Integer ex felis, feugiat nec lacus nec, dignissim volutpat tortor. Suspendisse potenti. Orci varius natoque penatibus et magnis dis parturient montes, nascetur ridiculus mus.

Rectangle

Cras imperdiet erat eget molestie iaculis.

Donec ac est malesuada, placerat sapien a, viverra mi. Duis pharetra sem dapibus condimentum gravida. Sed ullamcorper elit tellus, eu vestibulum mi elementum at. Cras in viverra odio. Proin et tempus elit, vitae interdum augue. Phasellus commodo pulvinar erat, sed fermentum tellus faucibus nec.

Pellentesque habitant morbi tristique senectus et netus et malesuada fames ac turpis egestas. Suspendisse maximus ex in molestie mollis. Donec at ex et odio aliquam pharetra a vitae ligula. Nulla facilisi. Integer feugiat imperdiet varius.

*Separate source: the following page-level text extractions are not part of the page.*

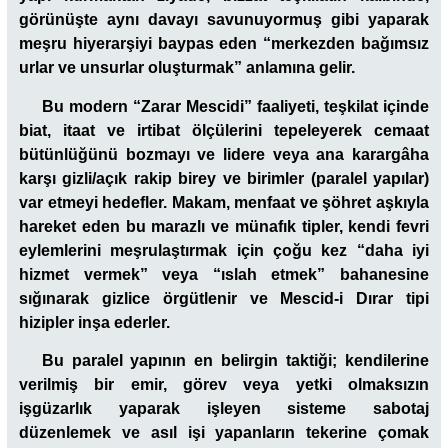
görünüşte aynı davayı savunuyormuş gibi yaparak
meşru hiyerarşiyi baypas eden “merkezden bağımsız
urlar ve unsurlar oluşturmak” anlamına gelir.
Bu modern “Zarar Mescidi” faaliyeti, teşkilat içinde
biat, itaat ve irtibat ölçülerini tepeleyerek cemaat
bütünlüğünü bozmayı ve lidere veya ana karargâha
karşı gizli/açık rakip birey ve birimler (paralel yapılar)
var etmeyi hedefler. Makam, menfaat ve şöhret aşkıyla
hareket eden bu marazlı ve münafık tipler, kendi fevri
eylemlerini meşrulaştırmak için çoğu kez “daha iyi
hizmet vermek” veya “ıslah etmek” bahanesine
sığınarak gizlice örgütlenir ve Mescid-i Dırar tipi
hizipler inşa ederler.
Bu paralel yapının en belirgin taktiği; kendilerine
verilmiş bir emir, görev veya yetki olmaksızın
işgüzarlık yaparak işleyen sisteme sabotaj
düzenlemek ve asıl işi yapanların tekerine çomak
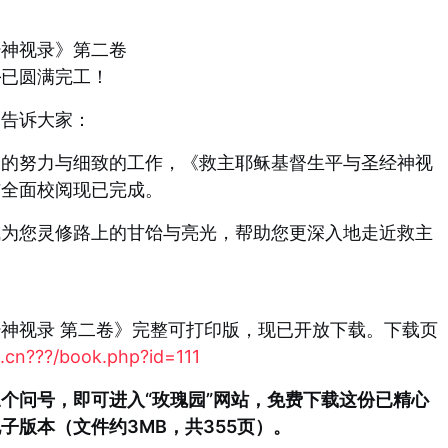
经神视录》第二卷
—已圆满完工！
，告诉大家：
间的努力与
细致的工作，《救主耶稣基督生平与圣经神视
与全面校阅现已完成
。
成为您灵修路上的甘饴与亮光，帮助您更深入地走近救主
神视录 第二卷》完整可打印版，现已开放下载。
下载页
.cn???/book.php?id=111
个问号，即可进入“玫瑰园”网站，免费下载这份已精心
子版本（文件约3MB，共355页）。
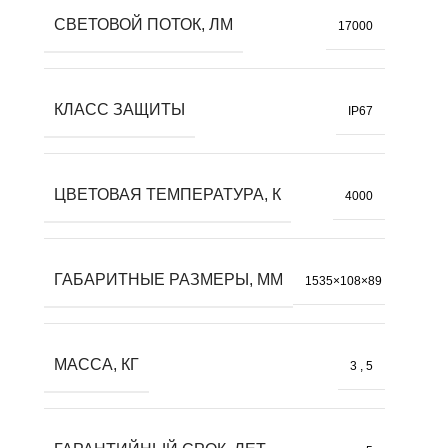
СВЕТОВОЙ ПОТОК, ЛМ
17000
КЛАСС ЗАЩИТЫ
IP67
ЦВЕТОВАЯ ТЕМПЕРАТУРА, К
4000
ГАБАРИТНЫЕ РАЗМЕРЫ, ММ
1535×108×89
МАССА, КГ
3
,
5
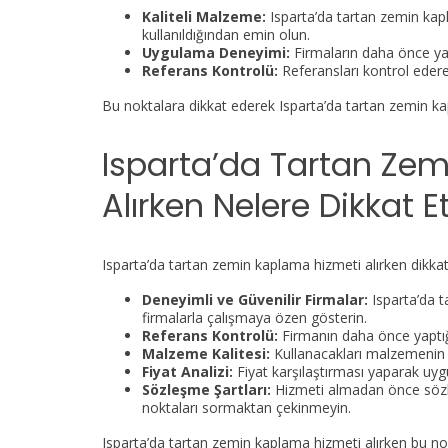
Kaliteli Malzeme:
Isparta’da tartan zemin kapl
kullanıldığından emin olun.
Uygulama Deneyimi:
Firmaların daha önce yap
Referans Kontrolü:
Referansları kontrol edere
Bu noktalara dikkat ederek Isparta’da tartan zemin kapla
Isparta’da Tartan Ze
Alırken Nelere Dikkat E
Isparta’da tartan zemin kaplama hizmeti alırken dikk
Deneyimli ve Güvenilir Firmalar:
Isparta’da t
firmalarla çalışmaya özen gösterin.
Referans Kontrolü:
Firmanın daha önce yaptığı 
Malzeme Kalitesi:
Kullanacakları malzemenin kal
Fiyat Analizi:
Fiyat karşılaştırması yaparak uygun
Sözleşme Şartları:
Hizmeti almadan önce sözleş
noktaları sormaktan çekinmeyin.
Isparta’da tartan zemin kaplama hizmeti alırken bu nokta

Cras in viverra odio. Proin et tempus elit, vitae interdum augue. Phasellus commodo pulvinar erat, sed fermentum tellus faucibus nec.Pellentesque lacinia felis vel ligula pulvinar volutpat. Donec ultricies lectus nec turpis tincidunt, sed molestie sem gravida.

About the author :

Shannon Lal is VP of Technology and Engineering at designstripe. With 20 years experience in software development and leadership, he specializes in dev ops and scaling large systems. He’s also contributed to several open-source projects. Outside of work, he loves to sail, ski and run with his family.

Get started for free

Create fresh, on-brand and beautiful content for all your social media channels in seconds.